Sortie de crise : ce qu’en dit l’Institut Montaigne

Par Maëva Gardet-Pizzo  |   |  702  mots
(Crédits : DR)
Laurent Bigorgne, qui dirige l’instiut, liste les exigences qui doivent selon lui accompagner la sortie de crise provoquée par le coronavirus. Il est notamment favorable à un déconfinement graduel et personnalisé, prônant l’usage du tracking. Il affirme également que la crise doit interroger sur la place du digital dans la société et sur la question de la souveraineté européenne en la matière.

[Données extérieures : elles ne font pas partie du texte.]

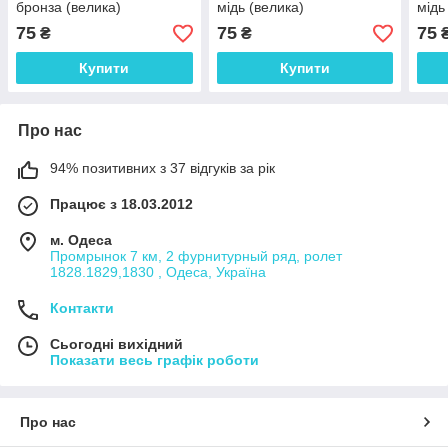
бронза (велика)
мідь (велика)
мідь
75
75
75
₴
₴
Купити
Купити
Про нас
94% позитивних з 37 відгуків за рік
Працює з 18.03.2012
м. Одеса
Промрынок 7 км, 2 фурнитурный ряд, ролет
1828.1829,1830 , Одеса, Україна
Контакти
Сьогодні вихідний
Показати весь графік роботи
Про нас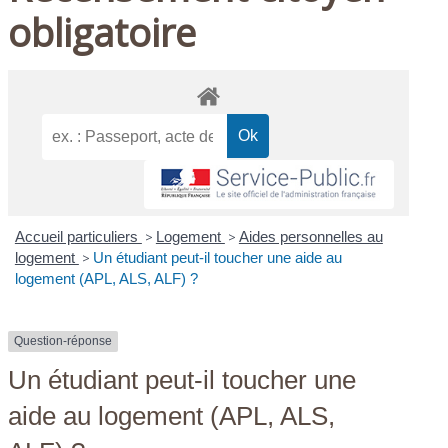
obligatoire
Accueil particuliers
>
Logement
>
Aides personnelles au
logement
>
Un étudiant peut-il toucher une aide au
logement (APL, ALS, ALF) ?
Question-réponse
Un étudiant peut-il toucher une
aide au logement (APL, ALS,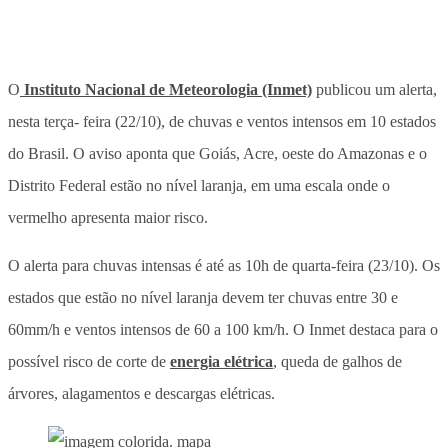
O
Instituto Nacional de Meteorologia (Inmet)
publicou um alerta,
nesta terça- feira (22/10), de chuvas e ventos intensos em 10 estados
do Brasil. O aviso aponta que Goiás, Acre, oeste do Amazonas e o
Distrito Federal estão no nível laranja, em uma escala onde o
vermelho apresenta maior risco.
O alerta para chuvas intensas é até as 10h de quarta-feira (23/10). Os
estados que estão no nível laranja devem ter chuvas entre 30 e
60mm/h e ventos intensos de 60 a 100 km/h. O Inmet destaca para o
possível risco de corte de
energia elétrica
, queda de galhos de
árvores, alagamentos e descargas elétricas.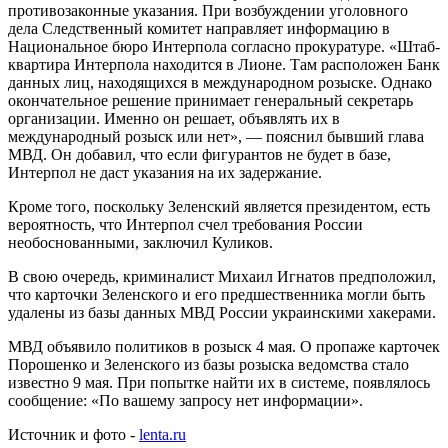
противозаконные указания. При возбуждении уголовного
дела Следственный комитет направляет информацию в
Национальное бюро Интерпола согласно прокуратуре. «Штаб-
квартира Интерпола находится в Лионе. Там расположен Банк
данных лиц, находящихся в международном розыске. Однако
окончательное решение принимает генеральный секретарь
организации. Именно он решает, объявлять их в
международный розыск или нет», — пояснил бывший глава
МВД. Он добавил, что если фигурантов не будет в базе,
Интерпол не даст указания на их задержание.
Кроме того, поскольку Зеленский является президентом, есть
вероятность, что Интерпол счел требования России
необоснованными, заключил Куликов.
В свою очередь, криминалист Михаил Игнатов предположил,
что карточки Зеленского и его предшественника могли быть
удалены из базы данных МВД России украинскими хакерами.
МВД объявило политиков в розыск 4 мая. О пропаже карточек
Порошенко и Зеленского из базы розыска ведомства стало
известно 9 мая. При попытке найти их в системе, появлялось
сообщение: «По вашему запросу нет информации».
Источник и фото -
lenta.ru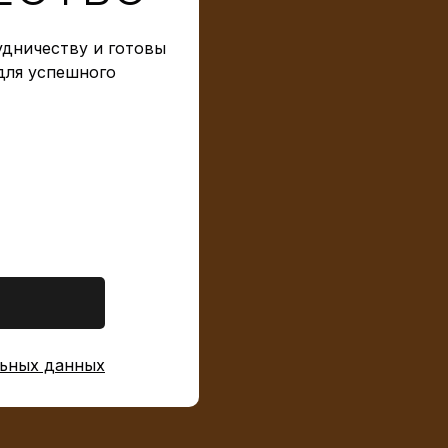
дничеству и готовы
для успешного
ьных данных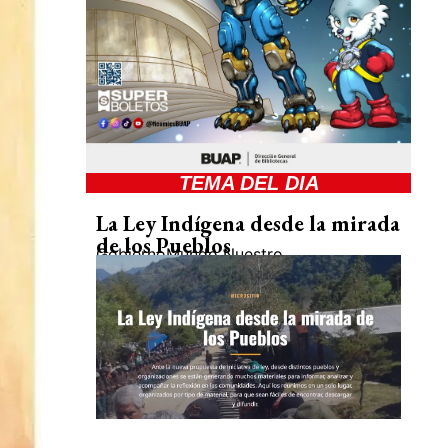
TEMA DEL DIA
La Ley Indígena desde la mirada
de los Pueblos
Gobierno
Mundo Nuestro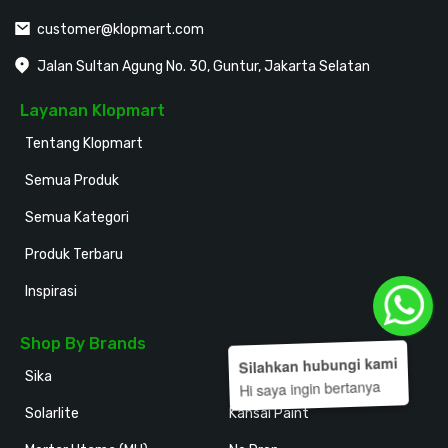
customer@klopmart.com
Jalan Sultan Agung No. 30, Guntur, Jakarta Selatan
Layanan Klopmart
Tentang Klopmart
Semua Produk
Semua Kategori
Produk Terbaru
Inspirasi
Shop By Brands
Silahkan hubungi kami
Sika
Holodeck
Hi saya ingin bertanya
Solarlite
Kansai Paint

Difficile d'imaginer les conséquences de la crise du coronavirus tant elle est inédite. D'un point de vue sanitaire d'abord, de par ses conséquences économiques ensuite. "En 2008, l'effet sur le chômage s'était ressenti plus d'un an après le début de la crise, avec 665 000 chômeurs. Dans la crise actuelle, l'effet est immédiat, avec déjà 6,5 millions de chômeurs", observe Laurent Bigorgne, directeur de l'Institut Montaigne. Pourtant, juge-t-il, les "pouvoirs publics, français et européens, ont bien réagi". Et notamment la Banque centrale européenne. "C'était une période de test pour elle. En 2008, elle avait attendu quatre ans pour réagir. Cette fois, il ne lui a fallu qu'une semaine. Elle a ainsi évité la panique financière".

Mais si la gestion au jour le jour est une chose, celle de la sortie de crise en est une autre. Et cela commence par la stratégie de déconfinement. "En Autriche, cela a commencé dès le 14 avril à libérer la population des mesures de confinement, on a réouvert les petits commerces. Les autres magasins ouvriront début mai et les écoles mi-mai. Quant à l'enseignement supérieur, il se fera en ligne jusqu'à la fin d'année. En ce qui concerne les événements sportifs et culturels, il n'y aura rien avant juillet ». Une grande gradualité qui vaut aussi dans le cas italien, le pays devant commencer son déconfinement mi-mai selon des règles sanitaires strictes avec port de masque, distanciation sociale et une capacité hospitalière forte dédiée au covid-19. S'ajoute à cela l'imposition de tests systémiques et le suivi par smartphone.

En France, le déconfinement semble encore assez difficilement envisageable. "Le pic n'est pas passé", affirme Laurent Bigorgne. Quant à l'immunité collective, elle n'est pas encore acquise. "On estime que 15 % de la population a été en contact avec le virus", tandis que le seuil requis pour parler d'une telle immunité est de 40 à 60 %. Reste également en suspens la question des équipements de protection "qui nous manquent aujourd'hui".

Le digital, clé de la sortie de crise

Pour le directeur de l'institut, deux questions doivent en parallèle être posées, « de manière non pas philosophique mais pragmatique ». Alors que 17 millions de personnes sont considérées à risque, "va-t-on accepter de trier et distancier ceux qui ont le droit ou pas de sortie ?". Seconde interrogation : "Va-t-on accepter temporairement que nos données soient utilisées pour vérifier le respect des mesures de confinement et tracer l'épidémie ?" Un sujet épineux en France, alors que des élus de l'opposition mais aussi de la majorité ont exprimé leurs doutes concernant le respect des libertés individuelles. Laurent Bigorgne y est favorable, considérant que le tracking contribuerait à un déconfinement réussi qui permettrait à l'économie de rebondir aussi fortement qu'elle a chuté d'ici fin 2022. A l'inverse, en cas de déconfinement raté, il craint que le rattrapage ne se fasse qu'au bout de cinq à dix ans.

Pour relancer l'économie, les mesures sanitaires sont essentielles. Mais il faut aussi songer à la politique économique. "Il faut que l'État discute avec les grands comptes français » afin que ceux-ci paient leurs fournisseurs, idéalement dans des délais plus courts qu'en temps normal. Au niveau macroéconomique, "il faut favoriser l'investissement au service de l'amélioration de l'outil productif, tout en veillant à ce que la consommation ne soit pas fragilisée par des taxes et impositions".

Surtout, Laurence Birgorgne insiste sur l'importance du digital dans cette crise. "Le télétravail a une place maximale. Tous ceux qui ont digitalisé vont passer au travers de la crise qui est un puissant révélateur de nos retards en la matière". Et de citer l'exemple des hôpitaux : "Les chirurgiens qui ne sont pas mobilisés sur le covid19 peuvent enfin consulter les dossiers de leurs patients depuis leur domicile, ce qui n'était pas possible avant. On voit que beaucoup de barrières tombent. L'Europe va combler une partie de son retard par rapport aux États-Unis et à l'Asie". Ce qui demande de s'équiper en infrastructures digitales, essentielles pour affirmer "une souveraineté européenne plus forte".